A quantidade de vagas fechadas durante o ano supera, por exemplo, a população de um município como Lajeado, no Vale do Taquari (85 mil habitantes). No início de janeiro, o Rio Grande do Sul tinha 2,512 milhões de vagas formais em estoque. Com a perda dos 88,6 mil postos, o número baixou para 2,424 milhões em agosto.

No mesmo intervalo, o Brasil teve redução de 849,4 mil empregos formais. Isso significa que o País fechou 2,19% do estoque de vagas – recuo menos intenso do que o gaúcho.

Em termos percentuais, o Rio Grande do Sul amargou a quinta maior perda entre os Estados. As principais reduções de empregos ocorreram em Alagoas (6,77%), Rio de Janeiro (5,78%), Sergipe (5,19%) e Pernambuco (4,02%).

Entre os setores da economia gaúcha, a maior perda relativa foi a do comércio (5,5%), seguido pelo ramo de serviços (3,7%). Ambos os segmentos sofreram com a paralisação de empresas durante a crise do coronavírus. A indústria de transformação (2,3%) e a construção (1,5%) apresentaram reduções mais brandas.

Até agosto, a agropecuária foi a única atividade a registrar variação positiva, de 0,1%. Nesse setor, o emprego formal é menos significativo do que a ocupação não formalizada, pondera o DEE.
De janeiro a agosto, as mulheres representaram 54,8% dos vínculos extintos no Rio Grande do Sul.

Em termos de escolaridade, os mais afetados apresentavam Ensino Médio completo (43,5%). No quesito idade, os empregados formais de 50 a 64 anos responderam por 36,2% dos cortes no período.

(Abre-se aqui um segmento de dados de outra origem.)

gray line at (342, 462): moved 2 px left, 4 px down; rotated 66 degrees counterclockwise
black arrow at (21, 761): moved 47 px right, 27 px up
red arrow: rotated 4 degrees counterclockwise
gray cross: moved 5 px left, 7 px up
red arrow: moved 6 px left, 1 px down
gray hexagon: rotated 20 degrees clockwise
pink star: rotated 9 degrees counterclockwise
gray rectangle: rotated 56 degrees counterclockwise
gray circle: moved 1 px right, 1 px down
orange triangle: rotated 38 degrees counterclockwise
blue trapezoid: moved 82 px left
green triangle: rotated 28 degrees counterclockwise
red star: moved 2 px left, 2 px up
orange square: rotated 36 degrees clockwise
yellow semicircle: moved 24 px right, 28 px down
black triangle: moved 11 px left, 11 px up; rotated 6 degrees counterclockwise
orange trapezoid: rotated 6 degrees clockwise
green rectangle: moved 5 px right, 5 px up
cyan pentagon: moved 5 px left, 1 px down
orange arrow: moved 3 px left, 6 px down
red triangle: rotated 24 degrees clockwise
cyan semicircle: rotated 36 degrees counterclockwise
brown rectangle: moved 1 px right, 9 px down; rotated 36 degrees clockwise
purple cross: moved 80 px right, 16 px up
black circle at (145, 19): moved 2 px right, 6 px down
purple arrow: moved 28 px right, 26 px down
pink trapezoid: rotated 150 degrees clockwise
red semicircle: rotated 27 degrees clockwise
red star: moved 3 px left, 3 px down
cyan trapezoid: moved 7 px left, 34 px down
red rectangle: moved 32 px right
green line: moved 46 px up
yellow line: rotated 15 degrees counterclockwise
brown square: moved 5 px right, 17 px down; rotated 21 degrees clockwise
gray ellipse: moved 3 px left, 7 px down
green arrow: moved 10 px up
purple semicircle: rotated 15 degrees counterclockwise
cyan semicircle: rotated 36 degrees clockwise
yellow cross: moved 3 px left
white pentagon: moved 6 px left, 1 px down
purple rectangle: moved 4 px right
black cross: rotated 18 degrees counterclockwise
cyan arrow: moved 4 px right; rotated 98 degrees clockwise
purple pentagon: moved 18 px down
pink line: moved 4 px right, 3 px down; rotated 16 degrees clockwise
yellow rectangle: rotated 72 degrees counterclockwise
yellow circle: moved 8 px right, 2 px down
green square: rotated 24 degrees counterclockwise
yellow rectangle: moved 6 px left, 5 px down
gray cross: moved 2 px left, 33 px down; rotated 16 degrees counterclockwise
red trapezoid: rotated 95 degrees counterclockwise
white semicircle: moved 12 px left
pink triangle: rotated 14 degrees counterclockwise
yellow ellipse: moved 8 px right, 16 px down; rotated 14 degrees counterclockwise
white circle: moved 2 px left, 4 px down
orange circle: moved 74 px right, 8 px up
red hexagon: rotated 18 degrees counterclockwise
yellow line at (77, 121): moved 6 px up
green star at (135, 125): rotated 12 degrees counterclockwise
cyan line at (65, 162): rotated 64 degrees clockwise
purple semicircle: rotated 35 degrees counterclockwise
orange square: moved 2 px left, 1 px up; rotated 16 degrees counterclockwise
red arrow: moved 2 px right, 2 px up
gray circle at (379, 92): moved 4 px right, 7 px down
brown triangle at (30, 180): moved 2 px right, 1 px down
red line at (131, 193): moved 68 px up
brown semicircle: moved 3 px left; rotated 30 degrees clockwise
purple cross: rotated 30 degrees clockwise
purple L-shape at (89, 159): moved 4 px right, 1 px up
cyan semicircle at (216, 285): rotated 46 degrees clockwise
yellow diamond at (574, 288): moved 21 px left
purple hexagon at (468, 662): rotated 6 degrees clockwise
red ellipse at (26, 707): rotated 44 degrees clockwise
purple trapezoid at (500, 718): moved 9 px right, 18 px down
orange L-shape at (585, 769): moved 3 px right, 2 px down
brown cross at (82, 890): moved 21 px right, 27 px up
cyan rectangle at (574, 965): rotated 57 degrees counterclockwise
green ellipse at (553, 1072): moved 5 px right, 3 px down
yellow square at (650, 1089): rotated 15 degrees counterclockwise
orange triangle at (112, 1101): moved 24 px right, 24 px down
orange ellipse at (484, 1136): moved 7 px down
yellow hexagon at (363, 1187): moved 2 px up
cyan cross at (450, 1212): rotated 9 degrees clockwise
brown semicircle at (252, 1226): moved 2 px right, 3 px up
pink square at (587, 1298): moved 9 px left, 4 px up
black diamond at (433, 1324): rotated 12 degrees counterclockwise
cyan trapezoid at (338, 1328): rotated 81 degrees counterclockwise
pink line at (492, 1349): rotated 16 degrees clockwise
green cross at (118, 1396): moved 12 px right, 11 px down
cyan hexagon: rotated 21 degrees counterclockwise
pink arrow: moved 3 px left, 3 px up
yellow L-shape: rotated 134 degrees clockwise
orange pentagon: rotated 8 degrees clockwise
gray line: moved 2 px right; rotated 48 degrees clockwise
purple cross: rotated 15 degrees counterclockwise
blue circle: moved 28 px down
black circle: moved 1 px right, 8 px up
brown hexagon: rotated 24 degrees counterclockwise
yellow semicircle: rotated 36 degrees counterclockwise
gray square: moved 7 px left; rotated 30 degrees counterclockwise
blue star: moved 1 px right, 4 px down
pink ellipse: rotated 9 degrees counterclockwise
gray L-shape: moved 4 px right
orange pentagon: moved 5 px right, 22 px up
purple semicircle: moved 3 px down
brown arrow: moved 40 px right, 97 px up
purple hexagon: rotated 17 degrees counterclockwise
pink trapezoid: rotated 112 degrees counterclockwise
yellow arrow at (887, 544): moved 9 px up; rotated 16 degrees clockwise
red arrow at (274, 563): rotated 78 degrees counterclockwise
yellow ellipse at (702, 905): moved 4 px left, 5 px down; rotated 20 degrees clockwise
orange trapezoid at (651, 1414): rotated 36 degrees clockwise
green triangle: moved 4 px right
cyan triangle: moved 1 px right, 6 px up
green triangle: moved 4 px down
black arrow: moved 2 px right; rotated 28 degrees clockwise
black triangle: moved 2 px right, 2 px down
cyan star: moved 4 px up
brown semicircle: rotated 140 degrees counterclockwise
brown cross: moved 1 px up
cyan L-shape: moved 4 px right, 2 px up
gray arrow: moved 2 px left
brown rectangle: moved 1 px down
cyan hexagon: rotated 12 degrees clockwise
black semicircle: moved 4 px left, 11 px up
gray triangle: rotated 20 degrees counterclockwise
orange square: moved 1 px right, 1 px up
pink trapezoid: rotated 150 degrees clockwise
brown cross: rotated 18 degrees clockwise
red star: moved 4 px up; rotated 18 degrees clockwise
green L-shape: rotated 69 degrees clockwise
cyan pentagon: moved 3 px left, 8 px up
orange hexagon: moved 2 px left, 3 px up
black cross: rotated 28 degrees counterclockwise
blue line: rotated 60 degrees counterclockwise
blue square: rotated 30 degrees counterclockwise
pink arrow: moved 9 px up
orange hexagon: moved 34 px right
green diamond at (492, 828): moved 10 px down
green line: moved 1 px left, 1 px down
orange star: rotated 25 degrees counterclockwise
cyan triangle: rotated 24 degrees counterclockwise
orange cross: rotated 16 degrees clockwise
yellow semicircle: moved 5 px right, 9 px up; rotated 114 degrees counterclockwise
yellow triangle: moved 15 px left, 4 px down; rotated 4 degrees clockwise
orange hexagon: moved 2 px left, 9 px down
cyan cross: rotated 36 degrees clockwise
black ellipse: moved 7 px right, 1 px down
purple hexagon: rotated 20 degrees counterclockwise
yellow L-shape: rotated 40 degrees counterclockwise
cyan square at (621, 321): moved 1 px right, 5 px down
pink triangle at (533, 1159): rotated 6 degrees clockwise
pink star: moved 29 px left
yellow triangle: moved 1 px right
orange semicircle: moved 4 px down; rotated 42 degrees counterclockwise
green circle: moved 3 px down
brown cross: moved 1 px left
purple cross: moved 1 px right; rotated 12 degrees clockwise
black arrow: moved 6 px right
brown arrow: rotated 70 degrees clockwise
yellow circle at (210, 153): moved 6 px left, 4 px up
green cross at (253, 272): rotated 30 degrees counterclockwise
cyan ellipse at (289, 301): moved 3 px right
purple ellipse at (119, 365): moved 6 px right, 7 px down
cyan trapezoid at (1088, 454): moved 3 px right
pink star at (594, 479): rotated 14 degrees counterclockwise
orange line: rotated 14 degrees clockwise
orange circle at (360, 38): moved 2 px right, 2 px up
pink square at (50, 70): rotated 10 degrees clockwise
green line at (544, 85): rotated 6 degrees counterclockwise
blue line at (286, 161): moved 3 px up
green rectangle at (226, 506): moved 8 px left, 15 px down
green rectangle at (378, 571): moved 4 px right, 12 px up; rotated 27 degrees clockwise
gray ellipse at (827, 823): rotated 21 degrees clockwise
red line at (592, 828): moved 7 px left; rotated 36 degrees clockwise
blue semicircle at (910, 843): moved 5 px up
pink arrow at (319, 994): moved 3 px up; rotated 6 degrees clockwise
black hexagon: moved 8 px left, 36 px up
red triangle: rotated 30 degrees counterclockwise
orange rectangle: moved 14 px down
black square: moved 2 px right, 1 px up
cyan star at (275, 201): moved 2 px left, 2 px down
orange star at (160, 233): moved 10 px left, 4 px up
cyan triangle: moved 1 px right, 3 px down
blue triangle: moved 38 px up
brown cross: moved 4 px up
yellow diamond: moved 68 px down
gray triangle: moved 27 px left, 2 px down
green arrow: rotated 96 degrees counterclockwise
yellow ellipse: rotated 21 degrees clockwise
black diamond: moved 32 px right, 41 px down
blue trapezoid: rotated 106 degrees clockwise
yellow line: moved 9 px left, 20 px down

O estudo do DEE foi batizado como Boletim de Trabalho. Conforme a pesquisa, das nove regiões funcionais do Estado, oito tiveram perda de empregos entre janeiro e agosto. A exceção foi a área que engloba os vales do Rio Pardo e do Taquari, beneficiada pela sazonalidade da cadeia do fumo.

A região que inclui o Litoral Norte apresentou a redução mais expressiva no trabalho com carteira (10,5%). Nesse caso, também há influência sazonal, já que as contratações locais costumam ganhar força na reta final de cada ano. A zona de Porto Alegre e Região Metropolitana (5%) teve a segunda maior baixa. Essa área responde por quase a metade dos empregos formais do Estado.

Impacto no setor informal

O boletim ainda compara características de trabalhadores com registro e a parcela de informais no Rio Grande do Sul. Nesse recorte, a base de dados usada é a do IBGE (Instituto Brasileiro de Geografia e Estatística).

No segundo trimestre de 2020, o número de profissionais por conta própria com registro formal teve aumento de 21,8% em relação a igual período de 2019. Ou seja, houve acréscimo de 97 mil pessoas nessa faixa, que pulou de 444 mil para 541 mil. No sentido contrário, a parcela de informais por conta própria diminuiu 16,1%. Passou de 990 mil para 830 mil – menos 160 mil ocupados.